Logic used is to iterate over each substring starting with first character, then once we find palindrome , we check the next substring starting from the remaining portition. We od this recursively

Can anyone suggest best possible way to drive this in such cases

public class Solution {
public List<List<String>> partition(String s) {
    List<List<String>> result = new ArrayList<List<String>>();
    List<String> palindromePartition = new ArrayList<String>();
    int start=0;

    decompose(s,0,palindromePartition,result);
    return result;

}

private void decompose(String input,int startIndex,List<String> palindromePartition,List<List<String>> result) {
    if(startIndex==input.length())
        {
            ArrayList<String> partitionResult = new ArrayList<String>(palindromePartition);
            result.add(partitionResult);
            return;
        }

    for(int i=startIndex+1;i<=input.length();i++){
            if(isPalindrome(input.substring(startIndex,i))){
               palindromePartition.add(input.substring(startIndex,i));
               decompose(input,i,palindromePartition,result);
               palindromePartition.remove(palindromePartition.size()-1);

            }

    }

}

private boolean isPalindrome(String input){
    int left=0;
    int right=input.length()-1;
    while(right>left){
            if(input.charAt(left)!=input.charAt(right))
                return false;
            left++;
            right--;
    }
    return true;
}

Answer 1

To begin, look at your isPalindrome() method:

private boolean isPalindrome(String input){
    int left=0;
    int right=input.length()-1;
    while(right>left){
            if(input.charAt(left)!=input.charAt(right))
                return false;
            left++;
            right--;
    }
    return true;
}

This method looks at the first and last character in the string, and compares them. This has a time complexity of O(n/2), because it must loop through half of the length of the input to perform what it needs to do. This becomes O(n) asymptotically, because you ignore constant terms for Big-O notation.

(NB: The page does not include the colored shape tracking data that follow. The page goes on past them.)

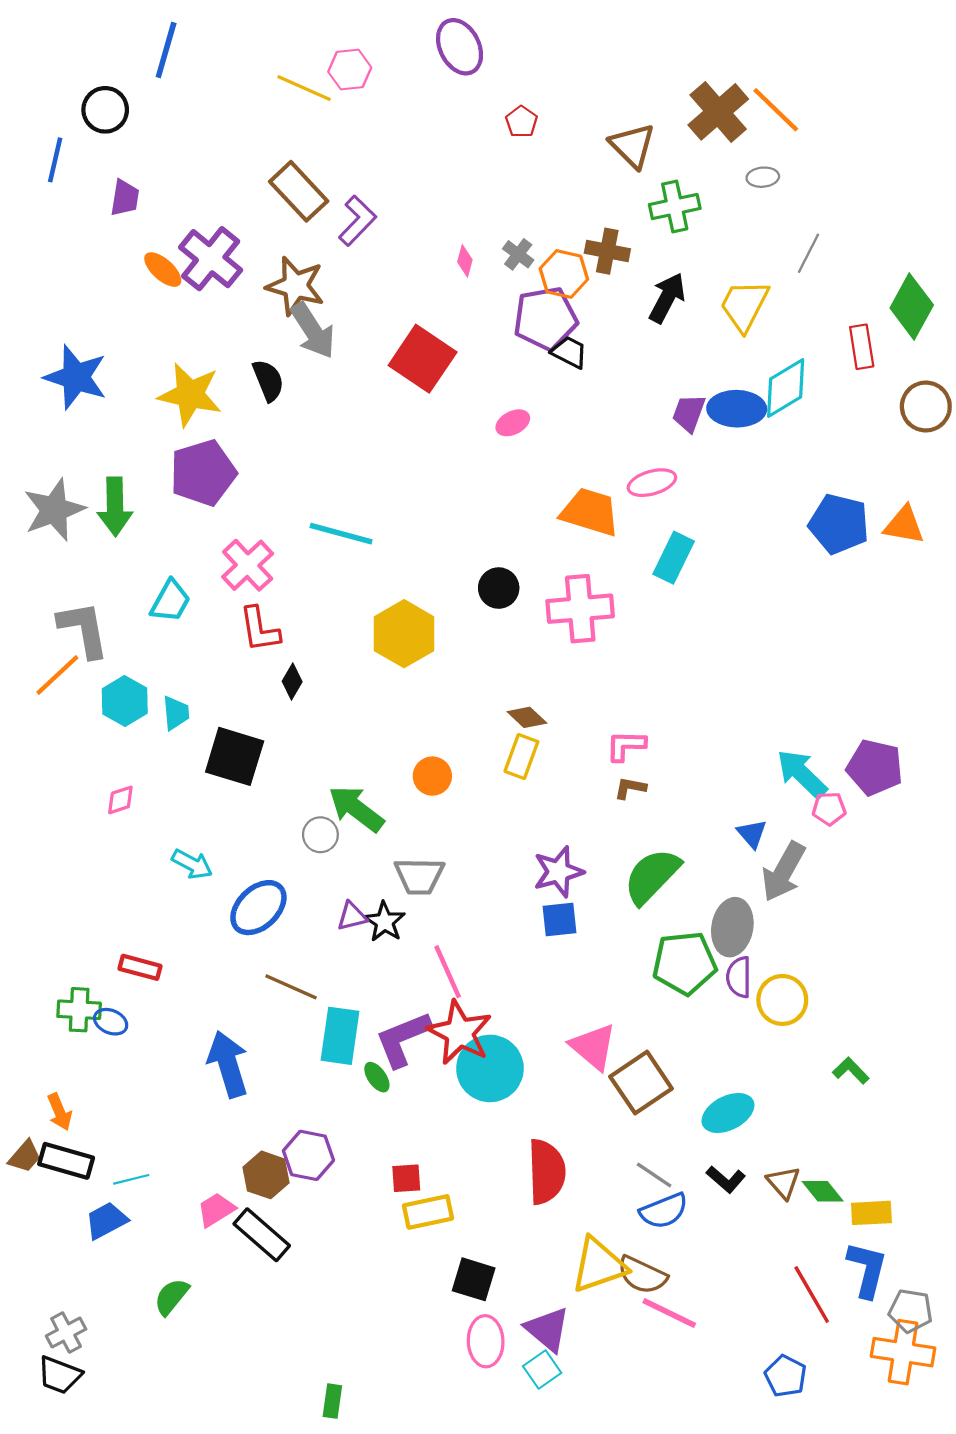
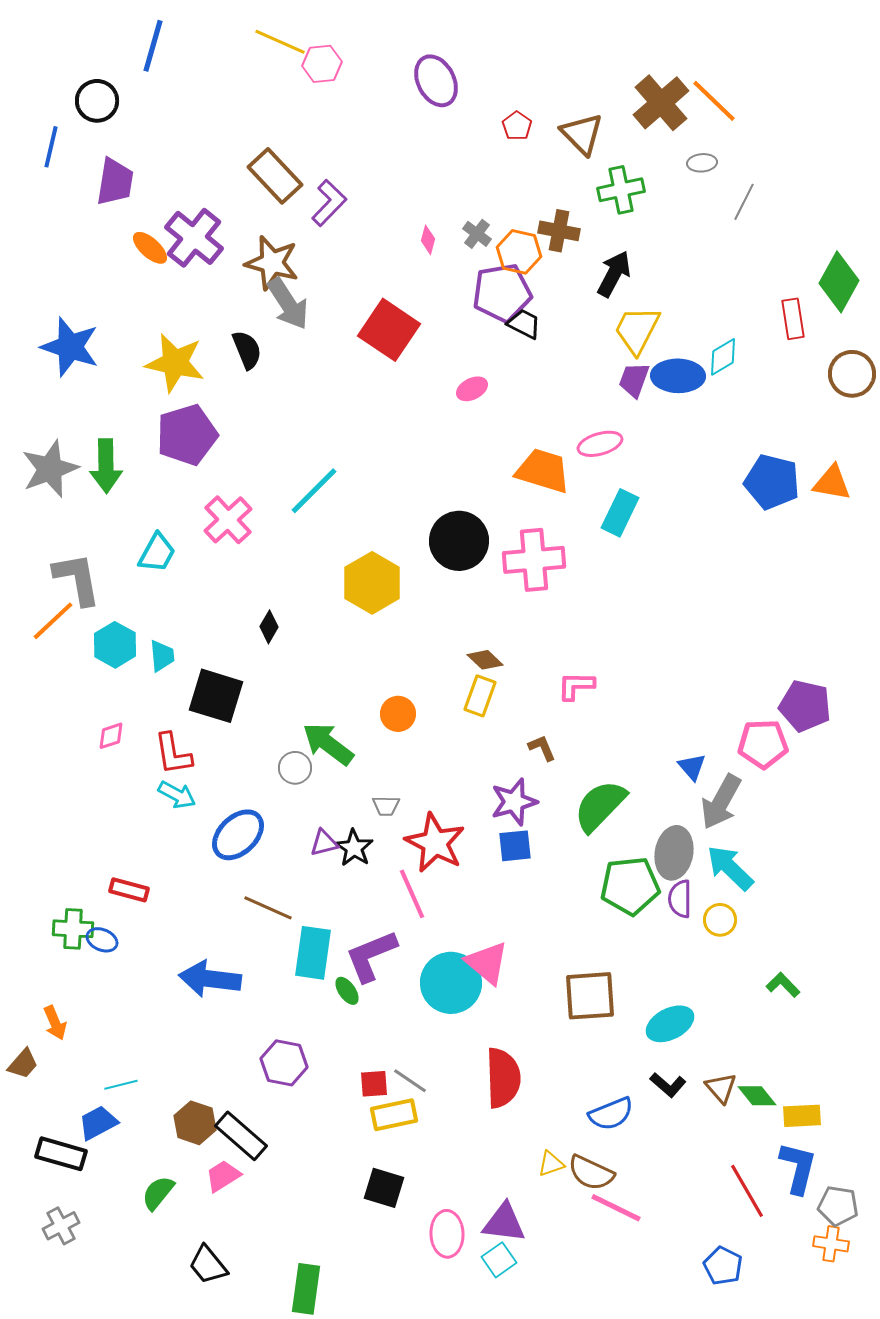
purple ellipse: (460, 47) -> (436, 81), moved
yellow line: (304, 88) -> (280, 42), moved
red pentagon: (521, 122) -> (517, 126), moved
purple trapezoid: (125, 198) -> (115, 182), size x1.4
gray line: (808, 253) -> (744, 202), moved
yellow trapezoid: (744, 305) -> (637, 330), moved
cyan diamond: (786, 388) -> (723, 357), size x0.7
cyan line: (341, 534) -> (314, 491), turned -60
black circle: (499, 588) -> (459, 541), size x1.6
red L-shape: (260, 629) -> (173, 754), moved
cyan arrow: (802, 774) -> (730, 868), moved
brown L-shape: (630, 788) -> (542, 748), moved, turned 56
pink pentagon: (829, 809) -> (763, 744), size x1.6
gray trapezoid: (419, 876) -> (386, 806), size x0.6
yellow circle: (782, 1000) -> (720, 920), size x0.7
red star: (460, 1033) -> (435, 843), moved
pink triangle: (593, 1047) -> (487, 963), moved
blue arrow: (228, 1064) -> (210, 979), turned -66
brown square: (641, 1083) -> (590, 996), turned 30
black rectangle: (66, 1161) -> (61, 1154), moved
brown hexagon: (266, 1175) -> (195, 1123), moved
gray line: (654, 1175) -> (410, 1081), moved
pink trapezoid: (216, 1210) -> (223, 1176), moved
yellow triangle: (599, 1265) -> (551, 1164), size x0.5
black square: (474, 1279) -> (384, 1188), moved
purple triangle: (548, 1329) -> (504, 1223), turned -33
orange cross: (903, 1352) -> (831, 1244), size x0.6
black trapezoid: (60, 1375) -> (208, 1265), moved, turned 30
green rectangle: (332, 1401) -> (306, 1289), size x1.6

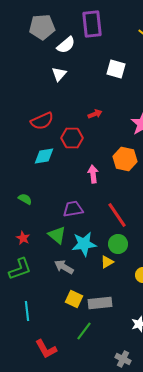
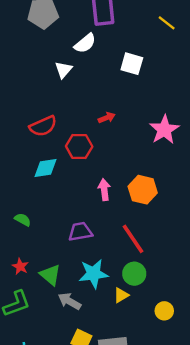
white semicircle: (66, 45) -> (85, 43), moved
orange hexagon: (125, 159) -> (143, 190), moved
green triangle: (57, 235) -> (50, 275), moved

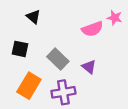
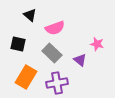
pink star: (115, 18) -> (97, 44), moved
pink semicircle: (92, 29) -> (55, 28), moved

Next, look at your decompose() method. These lines are the important ones for deriving time complexity:

for(int i=startIndex+1;i<=input.length();i++){
        if(isPalindrome(input.substring(startIndex,i))){
           palindromePartition.add(input.substring(startIndex,i));
           decompose(input,i,palindromePartition,result);
           palindromePartition.remove(palindromePartition.size()-1);
        }
}

Before we include the recursion, look at what the loop and the if-condition do. They loop through your input string character by character, and call the isPalendrome() function on each successive substring. Without the recursive call within the substring, this has time complexity O(n^2), as you are calling the isPalendrome() method (time complexity O(n)) n times. Thus, each non-recursive call of decompose() has time complexity O(n^2).

Adding in recursion, the worst case becomes pretty bad. If it calls itself every time, the complexity will be n*(n-1)*(n-2)*....., which simplified is O(n!). I derived the n*(n-1)*(n-2)*..... as the worst case by looking at what would happen if the if-condition were true every time. This means that for every iteration of the for loop, you would call the function, and each time on that call, you would call the function again each time, and that goes down and down until you hit the base case. This expressed mathematically is the sequence that simplifies to O(n!), which you then have to multiply by n^2. However, this simplifies to O(n!) asymptotically. The best case will be O(n^2), which is when there are no palindromes, and the average case will be closer to O(n^n), as you probably will be dealing with palindromes within words pretty often.